Task details – Set down the lines that begin at the top of the records and end with the line containing "custom products", and drop every picture.

[Exercise data — start]

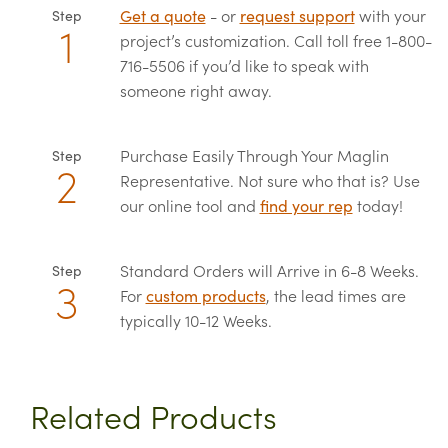
Get a quote
- or
request support
with your
Step
project’s customization. Call toll free 1-800-
716-5506 if you’d like to speak with
someone right away.
Purchase Easily Through Your Maglin
Step
Representative. Not sure who that is? Use
our online tool and
find your rep
today!
Standard Orders will Arrive in 6-8 Weeks.
Step
For
custom products
, the lead times are
typically 10-12 Weeks.
Related Products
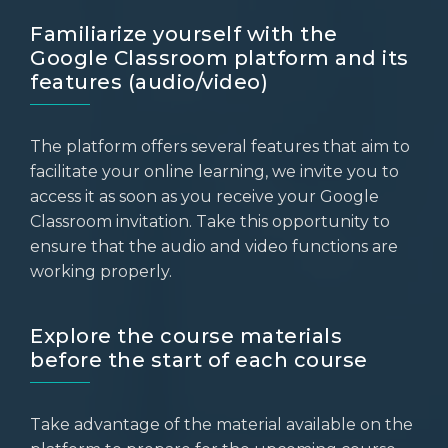
Familiarize yourself with the
Google Classroom platform and its
features (audio/video)
The platform offers several features that aim to
facilitate your online learning, we invite you to
access it as soon as you receive your Google
Classroom invitation. Take this opportunity to
ensure that the audio and video functions are
working properly.
Explore the course materials
before the start of each course
Take advantage of the material available on the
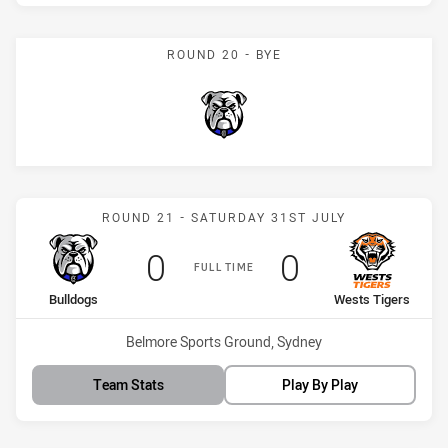
ROUND 20 - BYE
Bulldogs
Match: Bulldogs vs Wests
ROUND 21 - SATURDAY 31ST JULY
Scored
points
Scored
points
0
0
FULL TIME
home Team
away Team
Bulldogs
Wests Tigers
Venue:
Belmore Sports Ground, Sydney
Team Stats
Play By Play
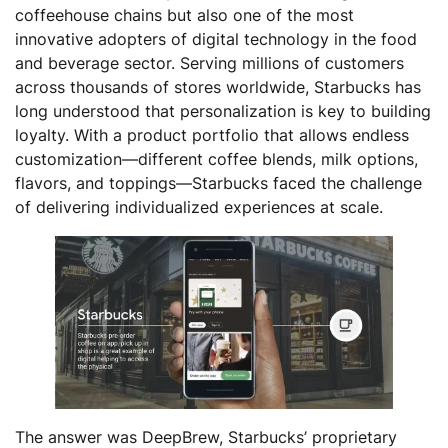
coffeehouse chains but also one of the most
innovative adopters of digital technology in the food
and beverage sector. Serving millions of customers
across thousands of stores worldwide, Starbucks has
long understood that personalization is key to building
loyalty. With a product portfolio that allows endless
customization—different coffee blends, milk options,
flavors, and toppings—Starbucks faced the challenge
of delivering individualized experiences at scale.
The answer was DeepBrew, Starbucks’ proprietary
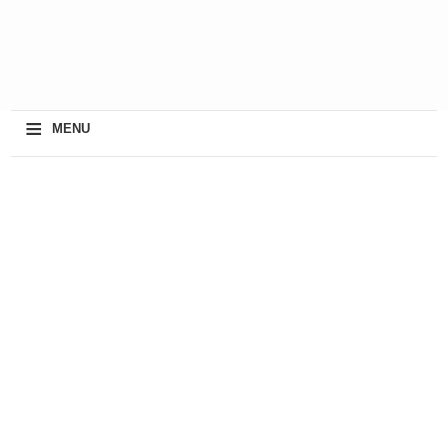
≡
MENU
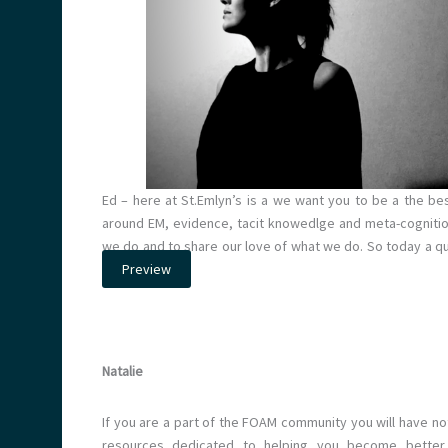
Ed – here at St.Emlyn’s is a we want you to be a the be
around EM, evidence, tacit knowedlge and meta-cognitio
we do and to share our love of what we do. So today a 
Preview
Natalie
If you are a part of the FOAM community you will have no
resources dedicated to helping you become better a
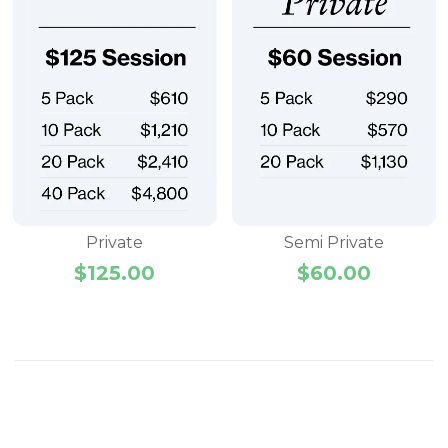
Private
Semi Private
$
125.00
$
60.00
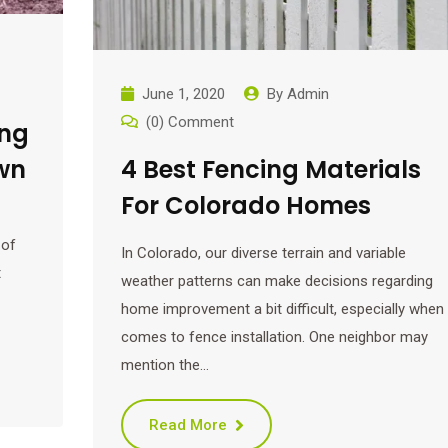
June 1, 2020
By
Admin
(0) Comment
ing
wn
4 Best Fencing Materials
For Colorado Homes
 of
In Colorado, our diverse terrain and variable
t
weather patterns can make decisions regarding
home improvement a bit difficult, especially when 
comes to fence installation. One neighbor may
mention the…
Read More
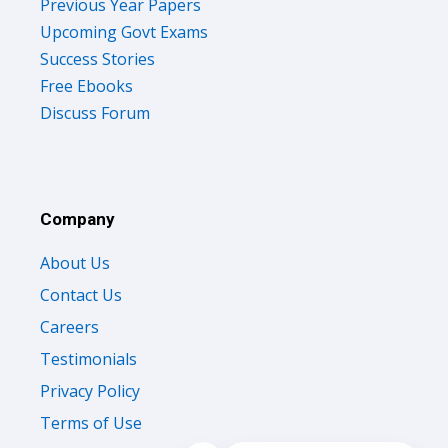
Previous Year Papers
Upcoming Govt Exams
Success Stories
Free Ebooks
Discuss Forum
Company
About Us
Contact Us
Careers
Testimonials
Privacy Policy
Terms of Use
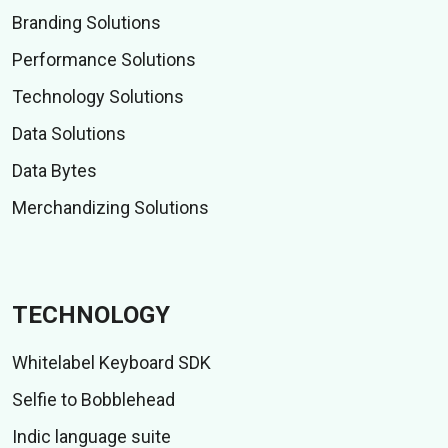
Branding Solutions
Performance Solutions
Technology Solutions
Data Solutions
Data Bytes
Merchandizing Solutions
TECHNOLOGY
Whitelabel Keyboard SDK
Selfie to Bobblehead
Indic language suite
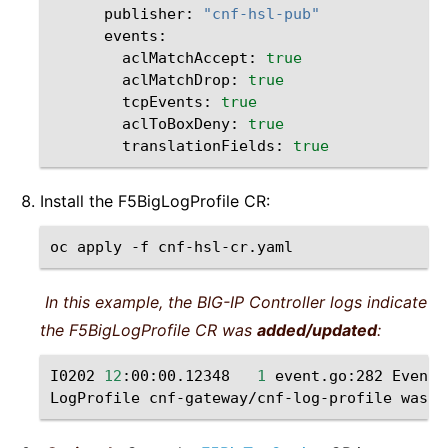
publisher:
"cnf-hsl-pub"
aclMatchAccept:
true
aclMatchDrop:
true
tcpEvents:
true
aclToBoxDeny:
true
translationFields:
true
Install the F5BigLogProfile CR:
oc
apply
-f
In this example, the BIG-IP Controller logs indicate
the F5BigLogProfile CR was
added/updated
:
I0202
12
:00:00.12348
1
event.go:282
Event
(
LogProfile
cnf-gateway/cnf-log-profile
was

[Exercise data — finish]

Result for this exercise –
Get a quote
- or
request support
with your
Step
project’s customization. Call toll free 1-800-
716-5506 if you’d like to speak with
someone right away.
Purchase Easily Through Your Maglin
Step
Representative. Not sure who that is? Use
our online tool and
find your rep
today!
Standard Orders will Arrive in 6-8 Weeks.
Step
For
custom products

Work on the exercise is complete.